5-Bölgede Cumhurbaşkanı Erdoğan´ın şahsına yönelik ciddi bir teveccüh var. HDP seçmenlerin haricinde Cumhurbaşkanı Erdoğan´ın adaylığı ilgili hiçbir tartışma yok. Herkes Erdoğan´ın adaylığı hususunda konsensüs içerisinde. Zaman zaman AK Parti´nin icraatları ya da eksikleriyle ilgili eleştiri yapan vatandaşlar bile bu eleştirisini dile getirirken Cumhurbaşkanı Erdoğan´ı bir kenara koyarak eleştiri yapıyor.
6-Sandık güvenliği noktasında bu dönem daha umutlu şeyler ifade ediliyor. Geçmiş seçimlerde HDP´lilerin yapmış olduğu baskı ve tehditlerin bu dönem olmayacağı, dolaysıyla vatandaşların daha özgür bir ortamda oy kullanacağı söyleniyor. Ancak yine de sandık güvenliği hususunda tedbirler alınması gerektiği ifade ediliyor. Bu hususta üç öneride bulunmak mümkün. Bunlardan ilki köylerdeki sandıkların birleştirilerek ilçe merkezlerine taşınması. İkincisi, HDP/PKK´nın bazı kırsal kesimlerde olası tehditlerine karşı güvenlik tedbirlerinin arttırılması. Üçüncüsü ise AK Parti´nin sandık görevlileri listesini hazırlarken çok sıkı bir çalışma yapması. Sandık görevlisi yapılacak herkesin referanslı kişiler olmasına dikkat edilmesi.

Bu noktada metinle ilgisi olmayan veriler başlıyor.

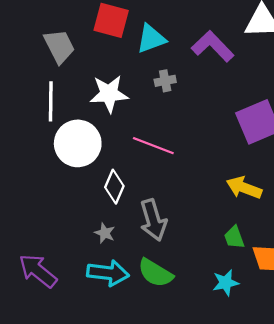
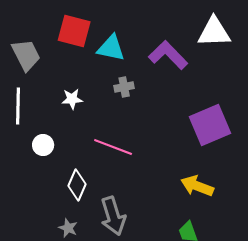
cyan triangle: (151, 39) -> (111, 48), turned 32
white star: (109, 94) -> (72, 99), size x0.6
white circle: (78, 143) -> (43, 145), size x0.5

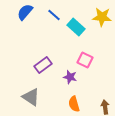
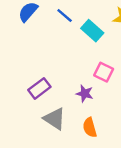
purple rectangle: (43, 65) -> (39, 88), moved
gray triangle: (31, 97) -> (54, 119), moved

7-MHP Genel Başkanı Devlet Bahçeli´nin Diyarbakır´a gelip ?Kürt-Türk kardeşliğine vurgu? yapmasının oldukça etkili olacağı yönünde görüş beyan edenler var. Özellikle Bahçeli´nin bölgeye gelip ?Kürt? ifadesini kullanması ve kardeşliğe vurgu yapması, AK Parti-MHP ittifakının bölgede doğru anlaşılması adına ciddi bir katkı yapacağı konuşuluyor.
8-Cumhurbaşkanı Erdoğan´ın bölgedeki mitinglerde yapacağı konuşmalarda hak ve özgürlükler, demokrasi ve insan hakları alanlarına vurgu yapması bekleniyor. Bu vurguların etkisinin bölgede pozitif etki yapacağı konuşuluyor.
9-HDP´nin bu seçimlerde yüzde 10 barajını aşmayacağı yönünde bir inanç var bölgede. AK Parti, eğer 23 Haziran´a kadar yapacağı çalışmalarda yoğunluğunu hem Doğu´da hem de Batı´da yaşayan Kürt seçmene verirse HDP´nin baraj altında kalma olasılığı artar. AK Parti, HDP´ye tavır koymuş ama henüz AK Parti´ye de yanaşmamış ortada duran seçmenlere yönelik etkili bir kampanya yürütür ve ikna edici bir söylemle çalışma yaparsa HDP baraj altında kalır. HDP´nin baraj altında kalması demek AK Parti´nin parlamentoya en az 60 milletvekili daha fazla göndermesi demek. Dolaysıyla AK Parti´nin en önemli seçim stratejilerinden bir tanesi ortada duran, henüz nereye oy vereceğini kararlaştırmayan ve HDP/PKK´ya öfkeli olan seçmenleri kazanmak olmalıdır.